As this Court stated in Arfken & Associates v. Simpson Bridge Co., 85 S.W.2d 3d 789
(Tenn. Ct. App. 2002):
A notice of appeal must “be filed with and received by the
clerk of the trial court within thirty days after the date of entry of the
judgment appealed from.” Tenn. R. App. P. 3(a) (emphasis added).
“Entry of a judgment or an order of final disposition is effective when
[the] judgment...is marked on the face by the clerk as filed for entry.”
Tenn. R. Civ. P. 58 (emphasis added).
An appellate court is not authorized to extend the time for
filing a notice of appeal. Tenn. R. App. P. 2. By the same token, an
appellate court cannot “enlarge the time for filing a notice of appeal
prescribed in [Tenn. R. App. P.] 4.” Tenn. R. App. P. 21(b).
In civil cases, the failure to timely file a notice of appeal
deprives the appellate court of jurisdiction to hear the appeal.
McGaugh v. Galbreath, 996 S.W.2d 186, 189 (Tenn. Ct. App. 1998);
American Steinwinter Investor Group v. American Steinwinter,
Inc., 964 S.W.2d 569, 571 (Tenn. Ct. App. 1997). If the notice of
appeal is not timely filed, the appellate court is required to dismiss the
appeal. Id.
Id. at 791.
In the instant case, the entry of the Order granting the Nunns summary judgment against the
Brileys disposed of the only remaining claims in the case and, therefore, constituted the final order.
The “Agreed Final Order,” which purports to be the final order in the case was entered by the trial
court after the expiration of the trial court’s jurisdiction.
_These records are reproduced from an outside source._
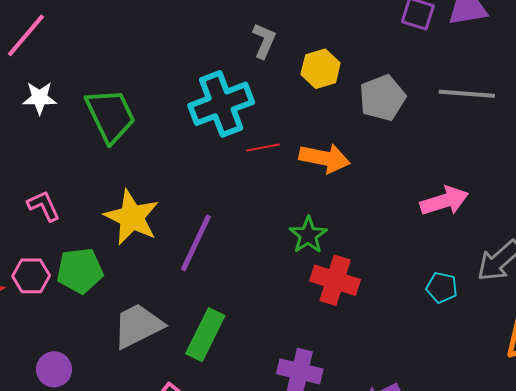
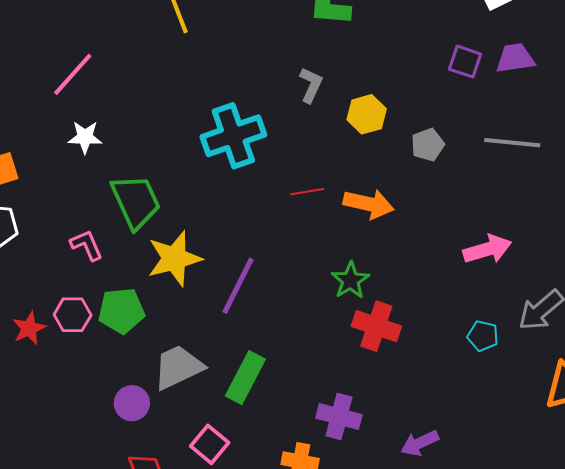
gray pentagon: (382, 98) -> (428, 145), size x0.7
cyan cross: (221, 104) -> (233, 136), moved
green trapezoid: (110, 115) -> (136, 202), moved
yellow star: (132, 217) -> (174, 259), turned 30
purple circle: (54, 369) -> (132, 403), moved

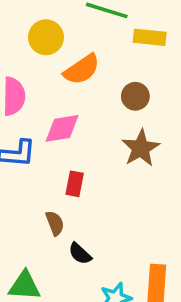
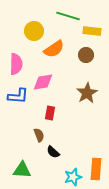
brown circle: (135, 96) -> (86, 55), moved

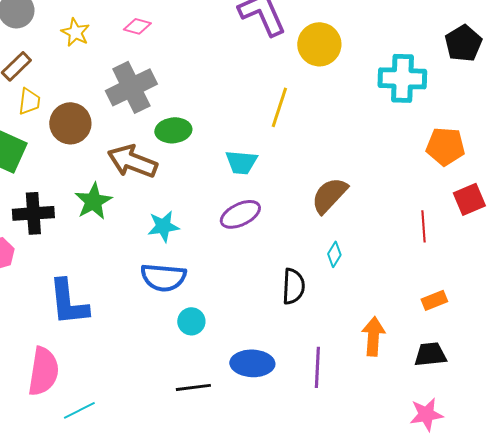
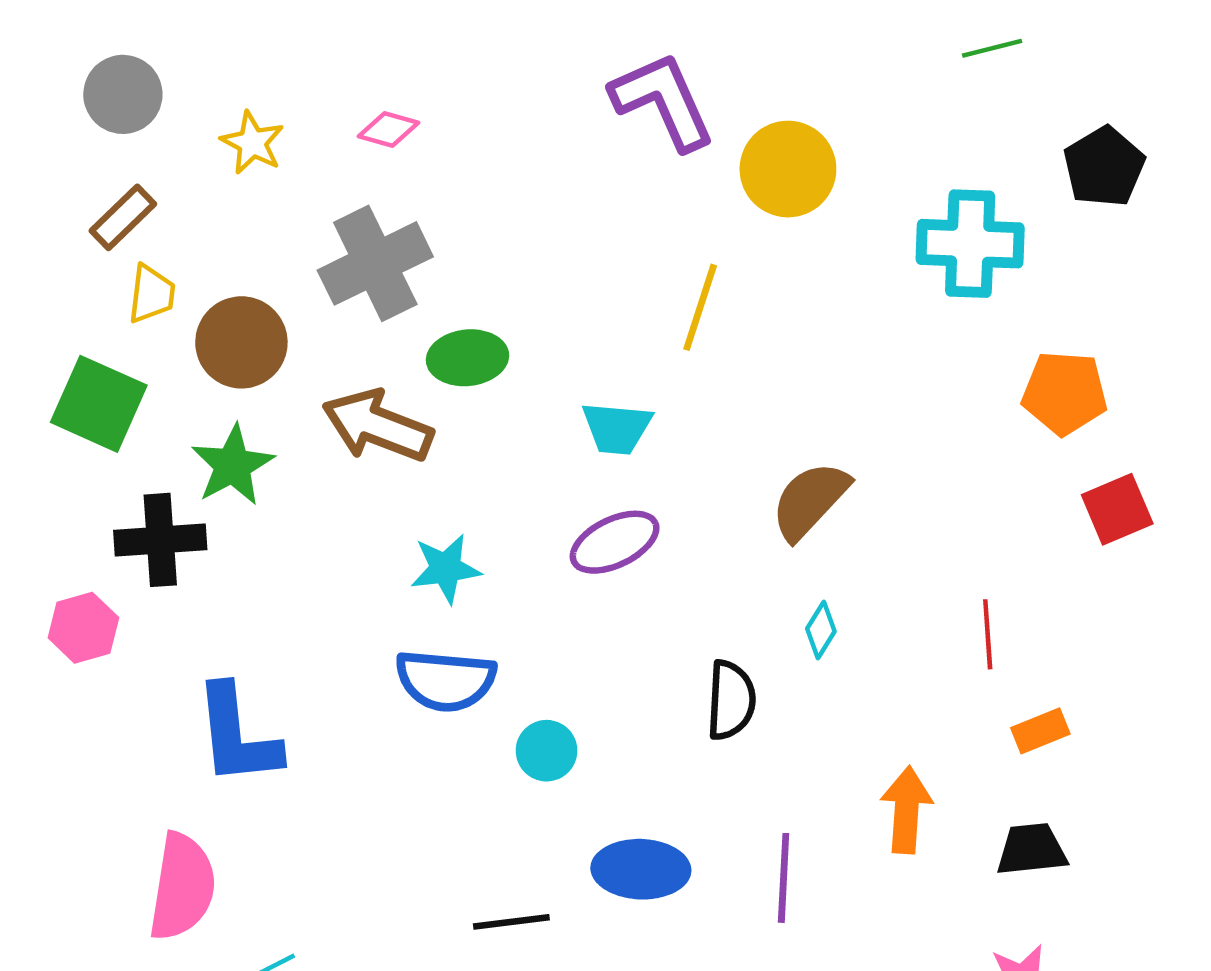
green star: (93, 201) -> (233, 465), moved
red line: (423, 226) -> (988, 634), moved
cyan circle: (191, 321) -> (547, 751), moved

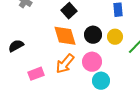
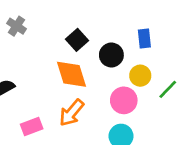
black circle: (93, 35) -> (111, 55), moved
pink circle: (92, 62) -> (124, 100), moved

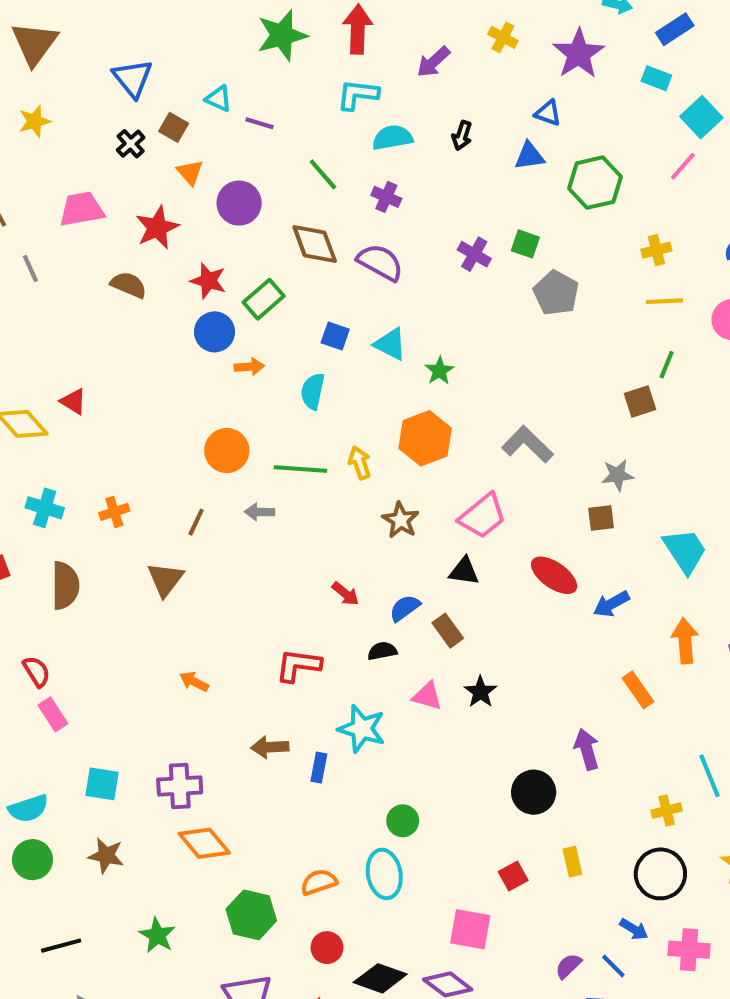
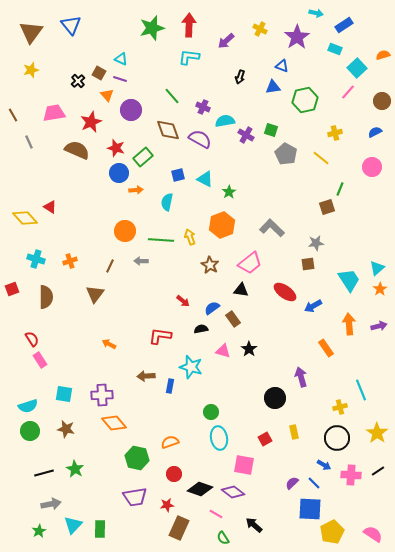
blue triangle: (133, 78) -> (71, 25), moved
purple line: (259, 123) -> (120, 79), moved
cyan semicircle: (392, 138) -> (225, 121), moved
brown semicircle: (129, 285) -> (77, 150), size x1.4
yellow line: (665, 301) -> (321, 158), moved, turned 42
blue square: (335, 336) -> (178, 175), turned -32
cyan ellipse: (384, 874) -> (219, 438), moved
green star: (157, 935) -> (75, 469), moved

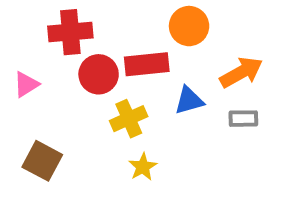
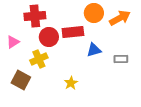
orange arrow: (241, 72) -> (120, 18), moved
yellow cross: (129, 119) -> (39, 59), moved

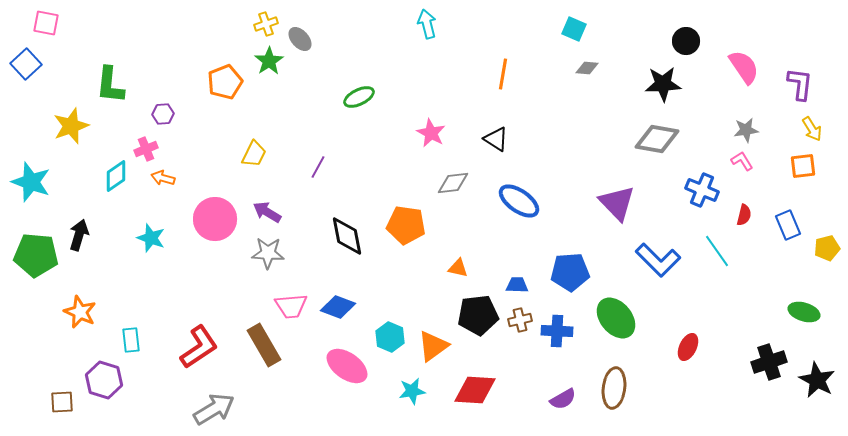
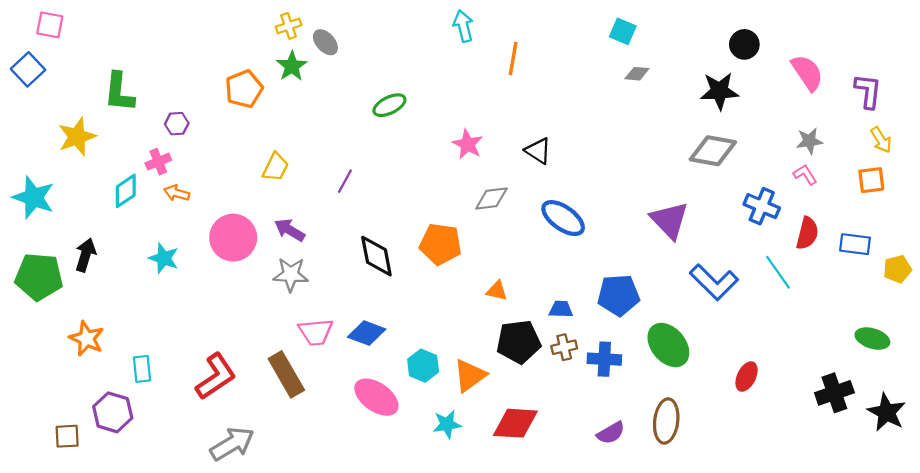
orange line: (503, 74) -> (513, 59), moved
red semicircle: (744, 215) -> (807, 233), size x1.4
blue rectangle: (788, 225) -> (855, 244), turned -60

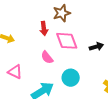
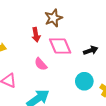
cyan circle: (71, 78) -> (84, 81), moved

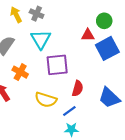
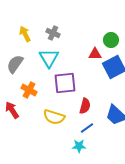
gray cross: (37, 14) -> (53, 33), moved
blue line: (69, 111) -> (87, 128), moved

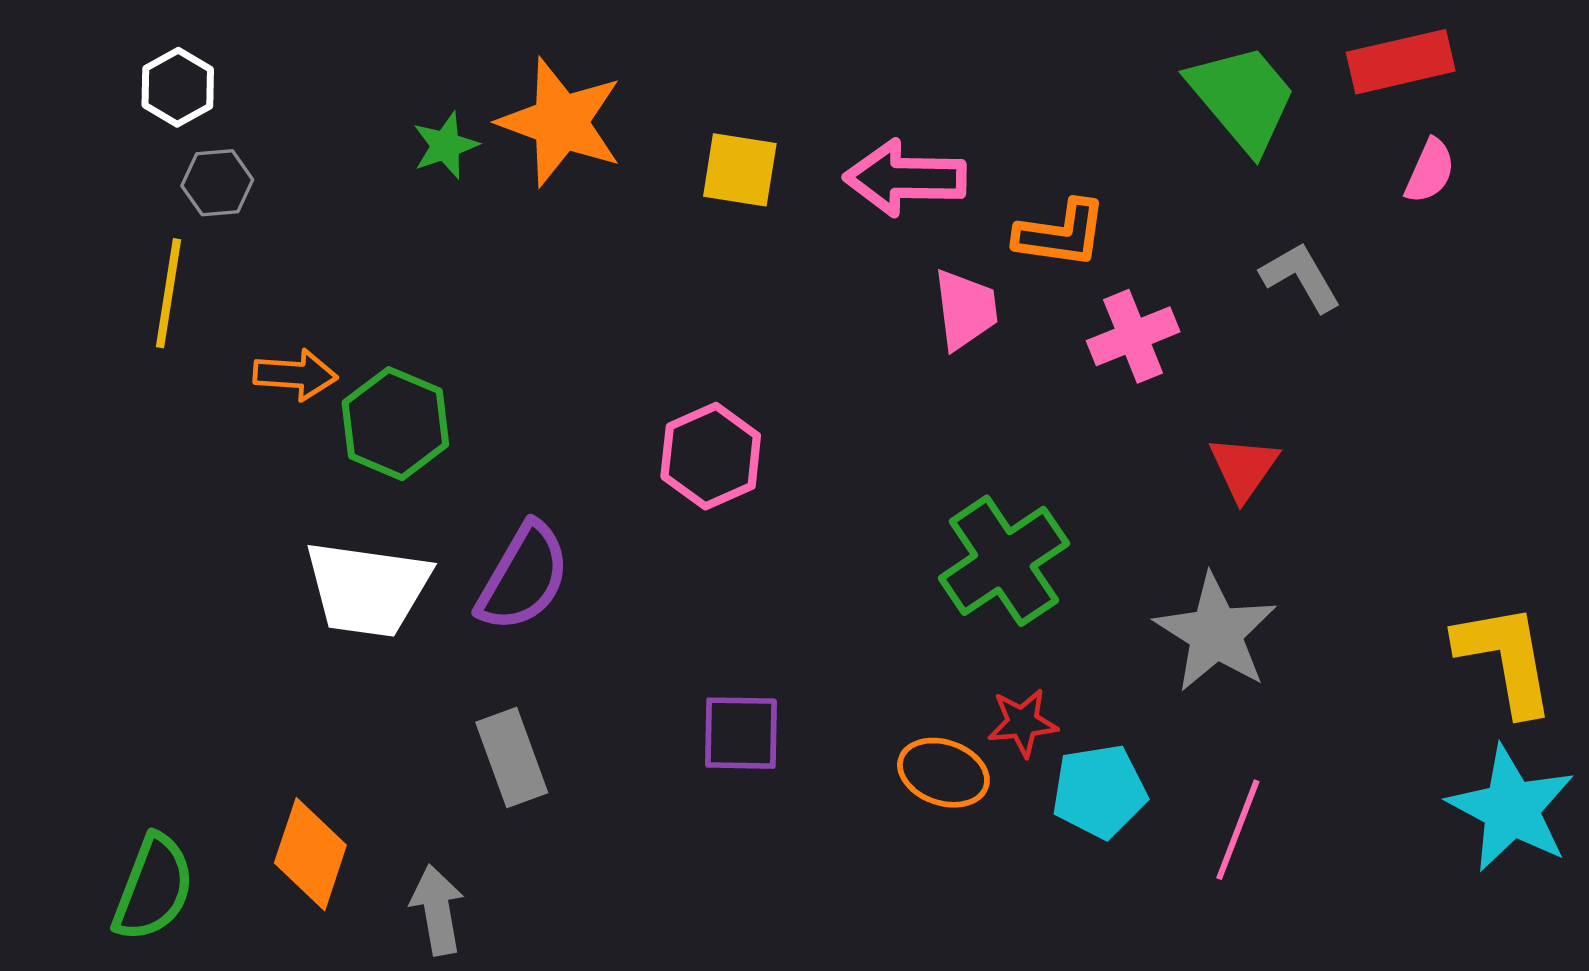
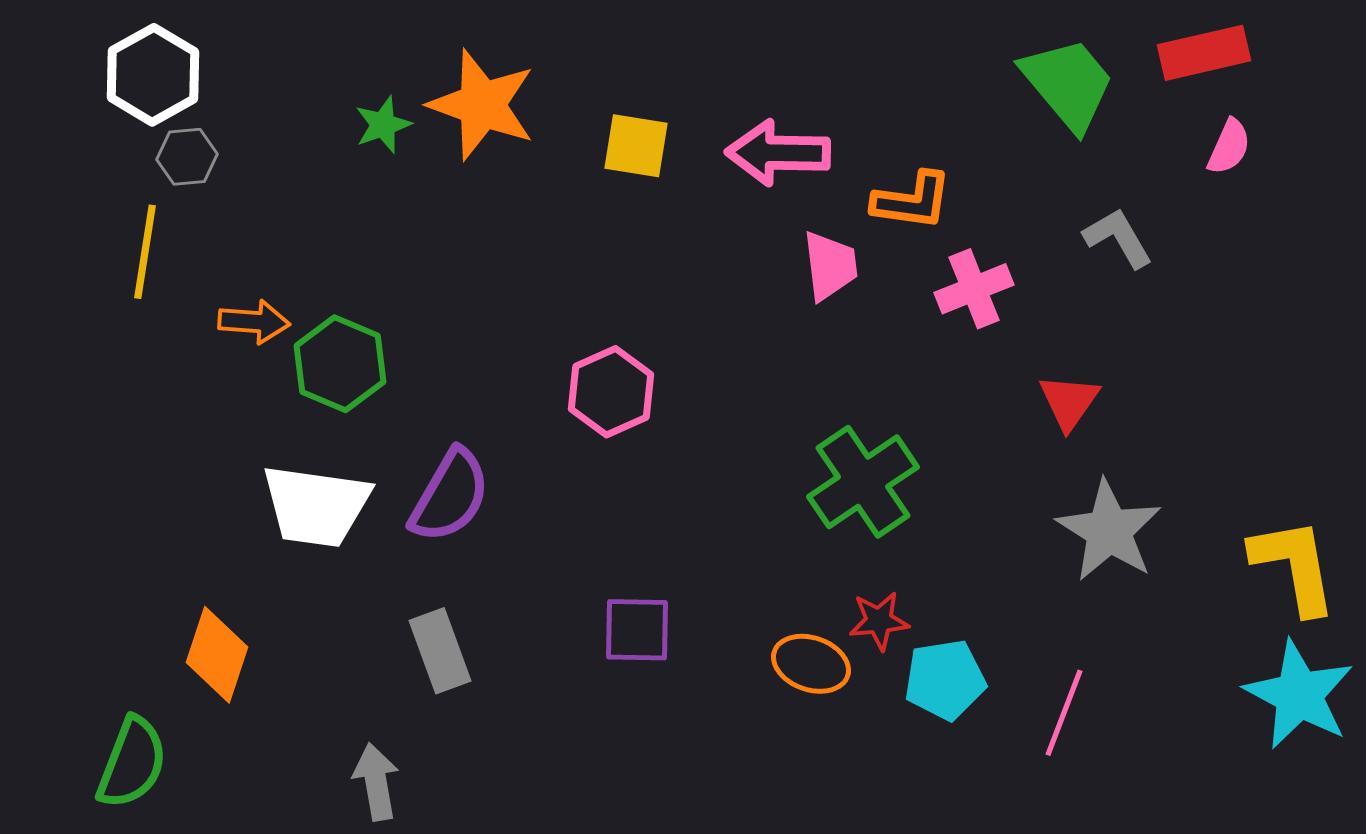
white hexagon: (178, 87) -> (153, 75), size x1.5
gray star: (1216, 633) -> (1109, 531), moved
orange diamond: (310, 854) -> (217, 655), moved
The adjudication by the court of the final
claim existing in the case - that of the Brileys against the Nunns for libel of title - constituted the
final judgment, and the notice of appeal filed more than 30 days after the entry of that judgment is
a nullity.
Accordingly, the appeal is dismissed, and the costs of the appeal are assessed against the
Plaintiffs, Edmund R. Briley and Margaret Coleman Briley, and their surety.
__________________________________________
W. FRANK CRAWFORD, PRESIDING JUDGE, W.S.